Questions for Nick Lane:
I feel like my explanation for why lateral gene transfer doesn’t produce the same benefits as sexual reproduction is kind of hand-wavy. I want to get a better understanding of what’s missing. For example, in his textbook on information theory, David McKay has an interesting tangential chapter on sexual vs. asexual reproduction. And there he proves that with recombination, you can acquire information from the environment √genome-size faster, and tolerate a mutation rate √genome-size higher. What would the analogous information-theoretic bound on lateral gene transfer be?

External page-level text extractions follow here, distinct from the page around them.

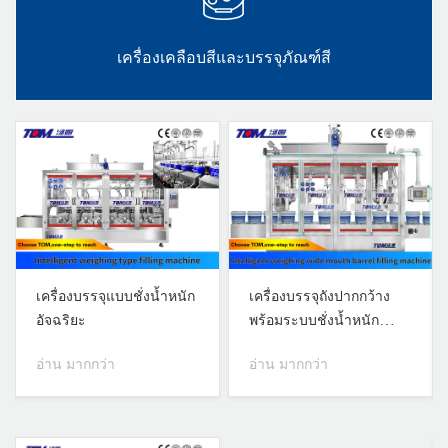
เครื่องบรรจุภัณฑ์สำหรับใช้ในครัวเรือนและผลิตภัณฑ์
ดูแลส่วนบุคคล
เครื่องปิดฝาปั๊มอัจฉริยะ
เครื่องเปิดขวดแบบมือ
แมงมุมอัตโนมัติ
อ่าน มากกว่า
อ่าน มากกว่า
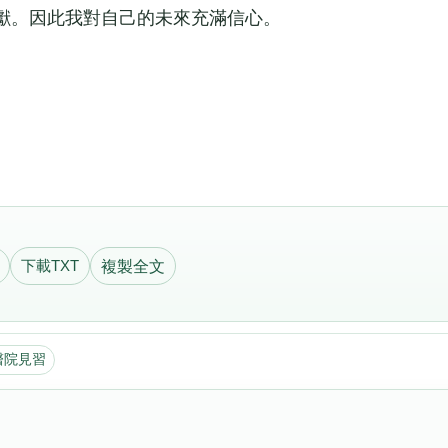
獻。因此我對自己的未來充滿信心。
下載TXT
複製全文
醫院見習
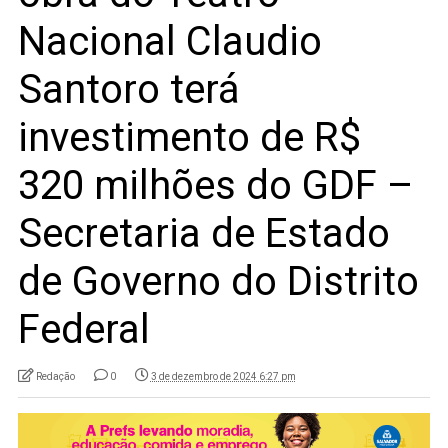
Nacional Claudio
Santoro terá
investimento de R$
320 milhões do GDF –
Secretaria de Estado
de Governo do Distrito
Federal
Redação
0
3 de dezembro de 2024 6:27 pm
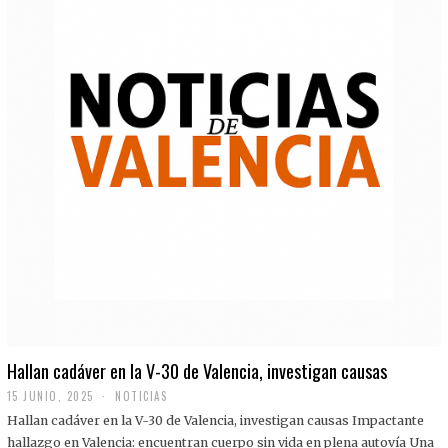
Hallan cadáver en la V-30 de Valencia, investigan causas
15 JUNIO, 2025
NOTICIAS
Hallan cadáver en la V-30 de Valencia, investigan causas Impactante
hallazgo en Valencia: encuentran cuerpo sin vida en plena autovía Una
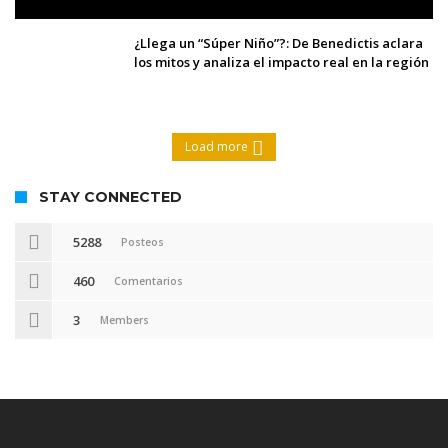
¿Llega un “Súper Niño”?: De Benedictis aclara
los mitos y analiza el impacto real en la región
Load more
STAY CONNECTED
5288
Posteos
460
Comentarios
3
Members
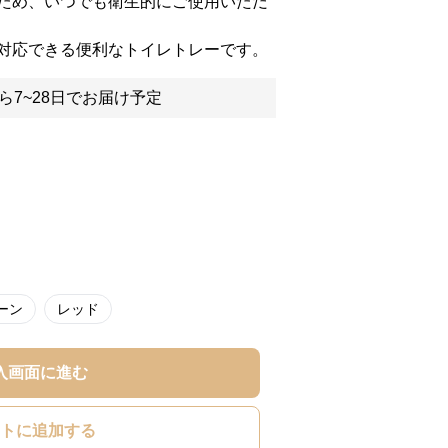
ため、いつでも衛生的にご使用いただ
対応できる便利なトイレトレーです。
ら7~28日でお届け予定
ーン
レッド
入画面に進む
トに追加する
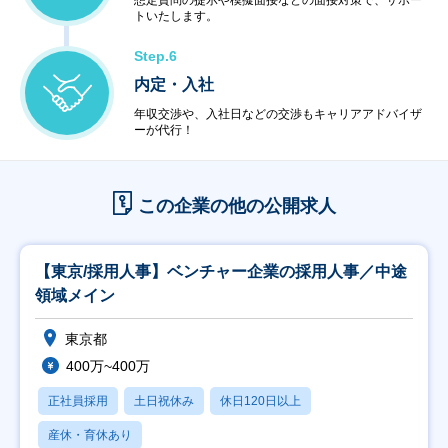
想定質問の提示や模擬面接などの面接対策で、サポー
トいたします。
Step.6
内定・入社
年収交渉や、入社日などの交渉もキャリアアドバイザ
ーが代行！
この企業の他の公開求人
【東京/採用人事】ベンチャー企業の採用人事／中途
領域メイン
東京都
400万~400万
正社員採用
土日祝休み
休日120日以上
産休・育休あり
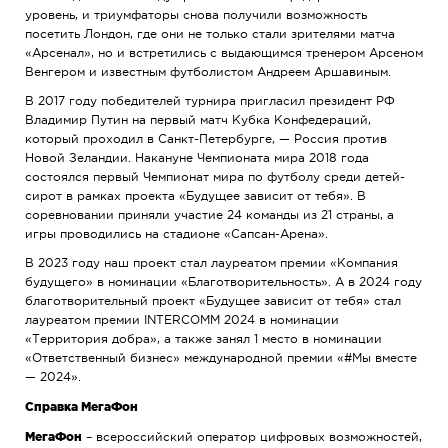
уровень, и триумфаторы снова получили возможность
посетить Лондон, где они не только стали зрителями матча
«Арсенал», но и встретились с выдающимся тренером Арсеном
Венгером и известным футболистом Андреем Аршавиным.
В 2017 году победителей турнира пригласил президент РФ
Владимир Путин на первый матч Кубка Конфедераций,
который проходил в Санкт-Петербурге, — Россия против
Новой Зеландии. Накануне Чемпионата мира 2018 года
состоялся первый Чемпионат мира по футболу среди детей-
сирот в рамках проекта «Будущее зависит от тебя». В
соревновании приняли участие 24 команды из 21 страны, а
игры проводились на стадионе «Сапсан-Арена».
В 2023 году наш проект стал лауреатом премии «Компания
будущего» в номинации «Благотворительность». А в 2024 году
благотворительный проект «Будущее зависит от тебя» стал
лауреатом премии INTERCOMM 2024 в номинации
«Территория добра», а также занял 1 место в номинации
«Ответственный бизнес» международной премии «#Мы вместе
— 2024».
Справка МегаФон
МегаФон
– всероссийский оператор цифровых возможностей,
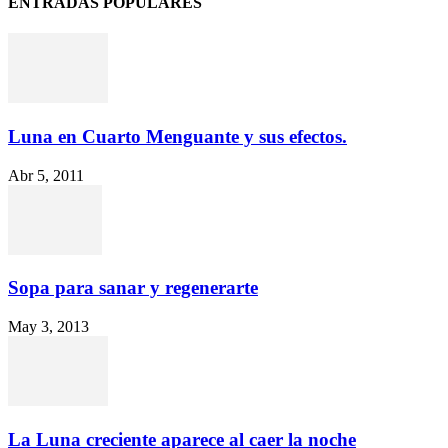
ENTRADAS POPULARES
Luna en Cuarto Menguante y sus efectos.
Abr 5, 2011
Sopa para sanar y regenerarte
May 3, 2013
La Luna creciente aparece al caer la noche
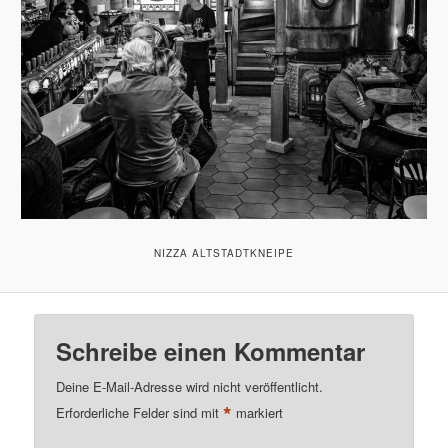
NIZZA ALTSTADTKNEIPE
Schreibe einen Kommentar
Deine E-Mail-Adresse wird nicht veröffentlicht.
*
Erforderliche Felder sind mit
markiert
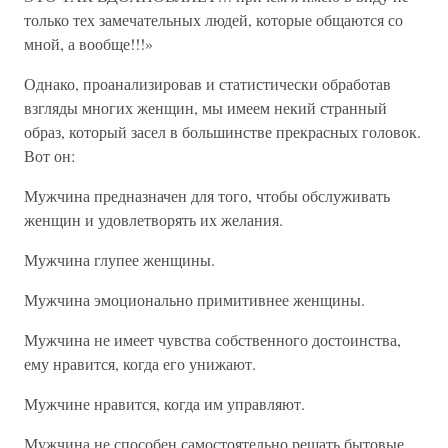
только тех замечательных людей, которые общаются со
мной, а вообще!!!»
Однако, проанализировав и статистически обработав
взгляды многих женщин, мы имеем некий странный
образ, который засел в большинстве прекрасных головок.
Вот он:
Мужчина предназначен для того, чтобы обслуживать
женщин и удовлетворять их желания.
Мужчина глупее женщины.
Мужчина эмоционально примитивнее женщины.
Мужчина не имеет чувства собственного достоинства,
ему нравится, когда его унижают.
Мужчине нравится, когда им управляют.
Мужчина не способен самостоятельно решать бытовые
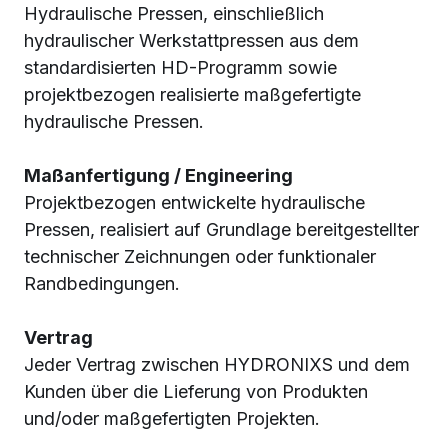
Hydraulische Pressen, einschließlich
hydraulischer Werkstattpressen aus dem
standardisierten HD-Programm sowie
projektbezogen realisierte maßgefertigte
hydraulische Pressen.
Maßanfertigung / Engineering
Projektbezogen entwickelte hydraulische
Pressen, realisiert auf Grundlage bereitgestellter
technischer Zeichnungen oder funktionaler
Randbedingungen.
Vertrag
Jeder Vertrag zwischen HYDRONIXS und dem
Kunden über die Lieferung von Produkten
und/oder maßgefertigten Projekten.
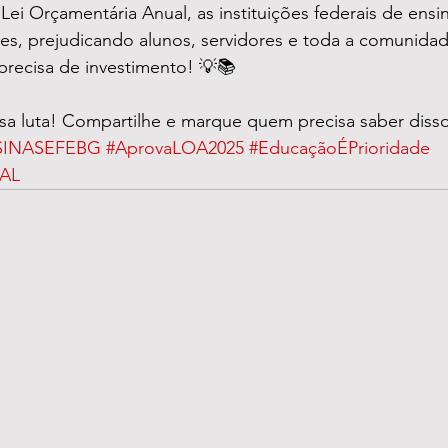
ei Orçamentária Anual, as instituições federais de ens
tes, prejudicando alunos, servidores e toda a comunida
precisa de investimento! 💡📚
ssa luta! Compartilhe e marque quem precisa saber diss
SINASEFEBG
#AprovaLOA2025
#EducaçãoÉPrioridade
AL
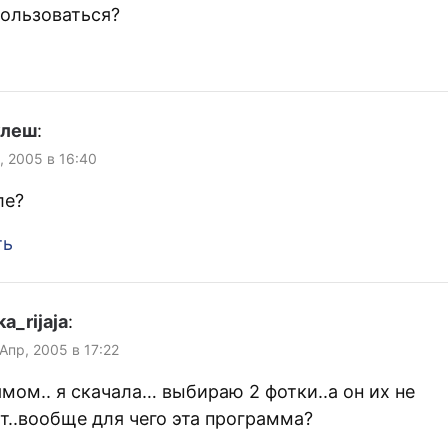
пользоваться?
улеш
:
, 2005 в 16:40
ле?
ть
a_rijaja
:
 Апр, 2005 в 17:22
ямом.. я скачала… выбираю 2 фотки..а он их не
т..вообще для чего эта программа?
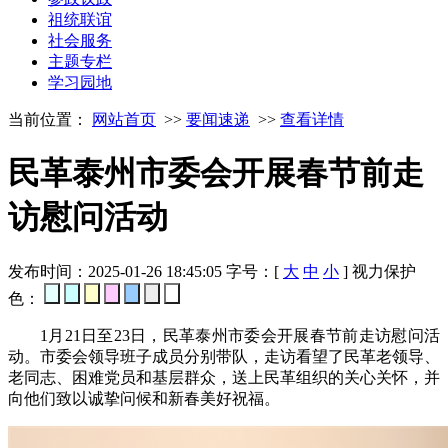
祖统联谊
社会服务
主题专栏
学习园地
当前位置：
网站首页
>>
要闻速递
>>
查看详情
民革泰州市委会开展春节前走
访慰问活动
发布时间：2025-01-26 18:45:05
字号：[
大
中
小
]
视力保护
色：
1月21日至23日，民革泰州市委会开展春节前走访慰问活
动。市委会领导班子成员分别带队，走访看望了民革老领导、
老同志、困难党员和基层群众，送上民革组织的关心关怀，并
向他们致以诚挚问候和新春美好祝福。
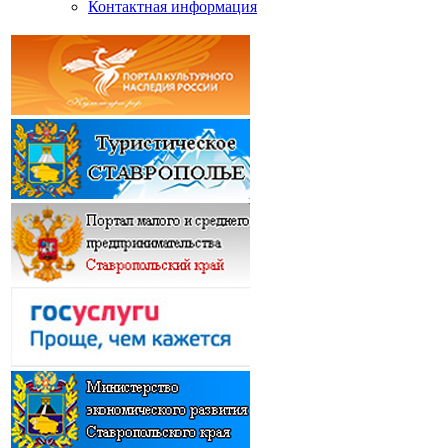
Контактная информация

If prokaryotes had evolved sex, is the implication of this logic that they would only have one sex? - Given the advantages of sexual reproduction (which are smaller, but still present, for the smaller genomes of bacteria) why didn’t bacteria evolve sex? Why do they just stick with horizontal gene transfer? Why did you need this endosymbiotic event to evolve sex?
Do a lot of male abnormalities and diseases originate in the Y-chromosome? Because it also goes through Muller’s ratchet, right? It would explain why the Y chromosome has been shrinking over time. According to an LLM, it had 1400 genes 300 million years ago, now only 50-70 - presumably the ones that are absolutely essential to sexual bifurcation? Did evolution come up with some clever way to screen for Y chromosome quality the way it did with mitochondrial DNA? Did evolution try to get your important genes out of the Y-chromosome? Does this in any way connect to the greater male variability hypothesis, where supposedly men supply the world with more idiots and more geniuses? To the extent this is true, the cause would have to reside in the Y chromosome, right?
I'm jealous! Nick's story of our origins is magnificent and coherent. And to spend a few hours with that voice and those eyebrows. Well done!